Over the course of the twentieth century there have been many attempts to bring industrialized building systems to market. Nearly all, with the exception of the mobile home, have failed. Le Corbusier’s “Machine for Living” has not captured our imagination. This may be due to our own inherent conservatism, nostalgia, or the need for individual expression. But why should our buildings be the only place where these sentiments prevail? One could argue that for the most part we express our identities in our homes and buildings just as we do in the purchase of products – we want choice, we appreciate options, and we certainly want value, performance, and reliability.
Compared to a well-run in-situ construction effort, industrialized building offers two primary advantages: predictability and time savings. These are so dramatic that they immediately translate into significant cost advantages. In an industrialized building project there are two construction sites: the field and the factory, operating simultaneously. An industrialized building can be constructed in half the time of a conventional building.
Multiple advantages flow from this time savings; construction financing costs and general conditions are halved, and quality control is much easier to maintain. Compared to a poorly-run in-situ construction effort, the advantages of industrialized building are compounded.

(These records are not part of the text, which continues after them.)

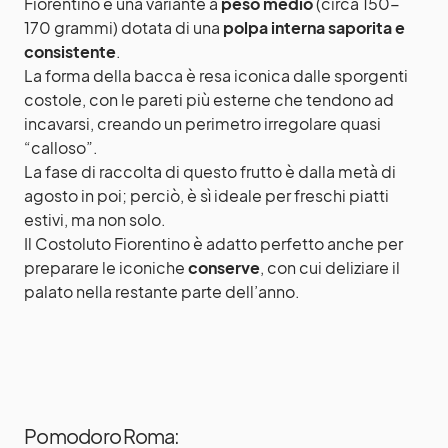
Fiorentino è una variante a
peso medio
(circa 150-
170 grammi) dotata di una
polpa interna saporita e
consistente
.
La forma della bacca è resa iconica dalle sporgenti
costole, con le pareti più esterne che tendono ad
incavarsi, creando un perimetro irregolare quasi
“calloso”.
La fase di raccolta di questo frutto è dalla metà di
agosto in poi; perciò, è sì ideale per freschi piatti
estivi, ma non solo.
Il Costoluto Fiorentino è adatto perfetto anche per
preparare le iconiche
conserve
, con cui deliziare il
palato nella restante parte dell’anno.
Pomodoro Roma:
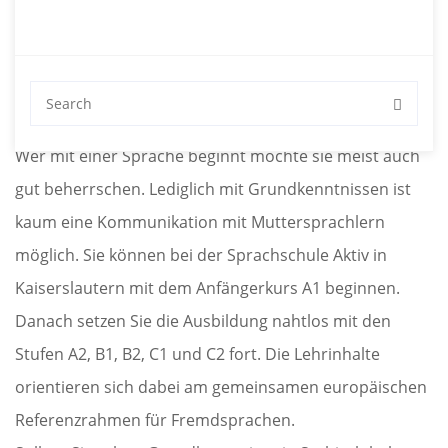
Die Sprachschule Aktiv in
Kaiserslautern bietet Kurse in
allen Niveaustufen
Wer mit einer Sprache beginnt möchte sie meist auch
gut beherrschen. Lediglich mit Grundkenntnissen ist
kaum eine Kommunikation mit Muttersprachlern
möglich. Sie können bei der Sprachschule Aktiv in
Kaiserslautern mit dem Anfängerkurs A1 beginnen.
Danach setzen Sie die Ausbildung nahtlos mit den
Stufen A2, B1, B2, C1 und C2 fort. Die Lehrinhalte
orientieren sich dabei am gemeinsamen europäischen
Referenzrahmen für Fremdsprachen.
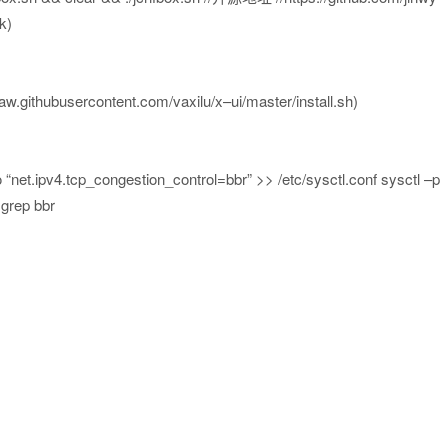
ck
)
raw
.
githubusercontent
.
com
/
vaxilu
/
x
–
ui
/
master
/
install
.
sh
)
o
“net.ipv4.tcp_congestion_control=bbr”
>
>
/
etc
/
sysctl
.
conf sysctl
–
p
 grep bbr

Modular buildings are conventionally understood as an assembly of boxes. There is an inherent logic in this as large modular components allow the greatest degree of completion in the controlled factory environment. The module itself is, however, infinitely variable. It can be formed and combined into endless configurations. Modules can be joined, bridged, stacked, and cantilevered. It can be a component of a hybridized system, used in combination with in-situ construction. For this reason industrialized construction can be seen as a process, that is, a particular way to build rather than a predetermined product or set of components. It is open to architectural expression in the same way any other building system is, and like other systems it has its own logic and potential.
The emergence of the fully industrialized building at this moment is being increasingly facilitated by computer-aided design. Like the contemporary automobile, created and engineered as a virtual object before it is produced, industrialized buildings profit tremendously from integrated computerized design. The factory setting allows the optimization of this technique as fabrication and assembly are rationalized through time motion studies. There is no doubt that the use of CNC fabrication and robotic assembly will create ever greater advantages as industrialized buildings continue to evolve with the application of mass customization techniques by architects.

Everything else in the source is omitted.